Three months ago, we started running Pattern's marketing function differently. Not by hiring differently or changing strategy — by deploying an agentic AI system to handle the execution layer of our content pipeline, with human oversight at the points that matter.
The outputs go out under Pattern's brand. Blog posts, LinkedIn content, newsletter. Customer-facing, representing how we think about the work we do.
This is an honest account of what the governance model actually looks like, and what we've learned running it.
What the system does
The pipeline generates weekly content anchored to a content calendar — a blog post, two LinkedIn posts, and a fortnightly newsletter. It pulls context from the calendar entry, uses examples from our existing published work as style references, and produces drafts for review.
The drafts go through a human review step before publication. That step involves checking for factual accuracy, brand consistency, and whether the content reflects how we'd actually talk about these ideas in conversation. Things that don't pass are rewritten or regenerated.
Then the content publishes on schedule — blog to our CMS, social to Buffer, newsletter to Customer.io — through a separate automation layer.
What works well without much intervention
The structural work: consistent posting schedule, consistent format, consistent style. These are things humans do inconsistently at volume — the sixteenth LinkedIn post of the year gets less care than the first. The AI doesn't have this problem.
First drafts that reflect the content calendar's intent reasonably well. The system knows the pillar, the audience, and the angle. The output is usually in the right territory, and the editing required tends to be refinement rather than reconstruction.
The coordination between pieces — making sure the LinkedIn post reflects the blog, that the newsletter connects the two posts — happens without manual tracking. For a one-person operation, that alone is worth something.
Where it still needs more work
Tone calibration has been the ongoing challenge. AI-generated content has specific failure modes that aren't obvious until you've read enough of it: sentences that are slightly too shaped, slightly too clean, slightly too aphoristic. The kind of thing that reads well in isolation but feels over-produced in context. We've updated the style examples and system prompts as we've identified these patterns, and the output has improved. But it's iterative work, not a one-time fix.
Specificity is harder. The system produces confident-sounding content that's sometimes slightly vaguer than we'd like — it generalises where a human writer with deep context would reach for a specific example. This is the kind of thing you catch in review, but it requires the reviewer to know the material well enough to notice.
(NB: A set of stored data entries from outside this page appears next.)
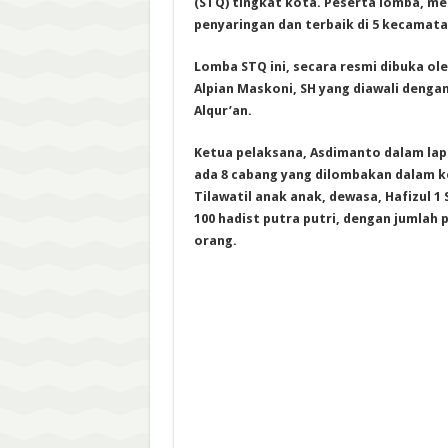
(STQ) tingkat kota. Peserta lomba, me
penyaringan dan terbaik di 5 kecamata
Lomba STQ ini, secara resmi dibuka ol
Alpian Maskoni, SH yang diawali dengan
Alqur’an.
Ketua pelaksana, Asdimanto dalam la
ada 8 cabang yang dilombakan dalam keg
Tilawatil anak anak, dewasa, Hafizul 1 
100 hadist putra putri, dengan jumlah 
orang.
The review step itself has more friction than "human oversight" sounds like it should. Reading content carefully enough to evaluate it properly takes time. The efficiency gains are real, but they come from what the system handles without intervention — not from making review faster. That's worth naming clearly, because nominal review is worse than no review.
What we've learned about governance
The governance model that's emerged is less formal than we expected going in, and more specific.
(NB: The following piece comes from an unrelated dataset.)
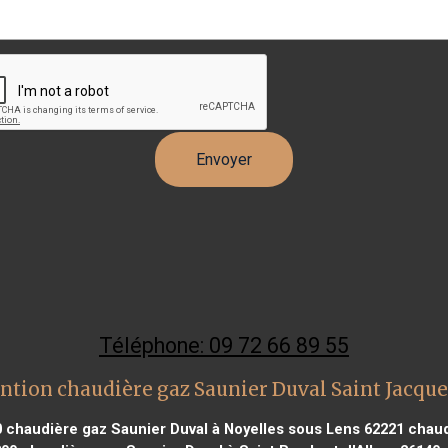
Téléphone: 09 72 66 89 55
ntion chaudière gaz Saunier Duval Saint Jacque
0
chaudière gaz Saunier Duval à Noyelles sous Lens 62221
chaud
We don't have a comprehensive checklist. We have a small number of things we actively check: factual accuracy, tone against specific failure modes we've learned to recognise, and whether the argument holds up on a second reading. Everything else is a judgement call by the reviewer.
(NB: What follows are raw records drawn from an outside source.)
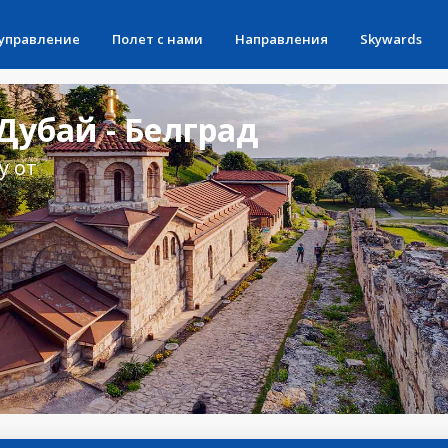
 управление
Полет с нами
Направления
Skywards
убай - Белград
у от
That works because the reviewer is close to the work. It would be a different problem if review could be delegated to someone without that context — which is a constraint worth acknowledging.
The most useful governance input has been tracking what gets edited, not what passes. When we rewrite something during review, we note what changed and why. Three months of those notes reveals a pattern: in the early weeks, edits were structural — whole sections reworked, angles shifted. Now they're more targeted — a sentence loosened here, a generalisation replaced with a specific there. That shift tells us the system is better calibrated than it was, and it tells us where the remaining gaps are.
What this suggests more broadly
Running AI in customer-facing functions isn't mostly a technology problem. It's a calibration problem. The technology can produce competent output across a wide range of situations. The work is in defining precisely what "good" means for your specific context, building feedback loops that surface where the system falls short, and being honest about what the review step actually involves.
The governance doesn't have to be elaborate. It has to be real.
We'll share more on the performance data once we have enough to say something useful. For now, this is an honest snapshot of where things stand three months in — still calibrating, but far enough along that the model is working well enough to keep running.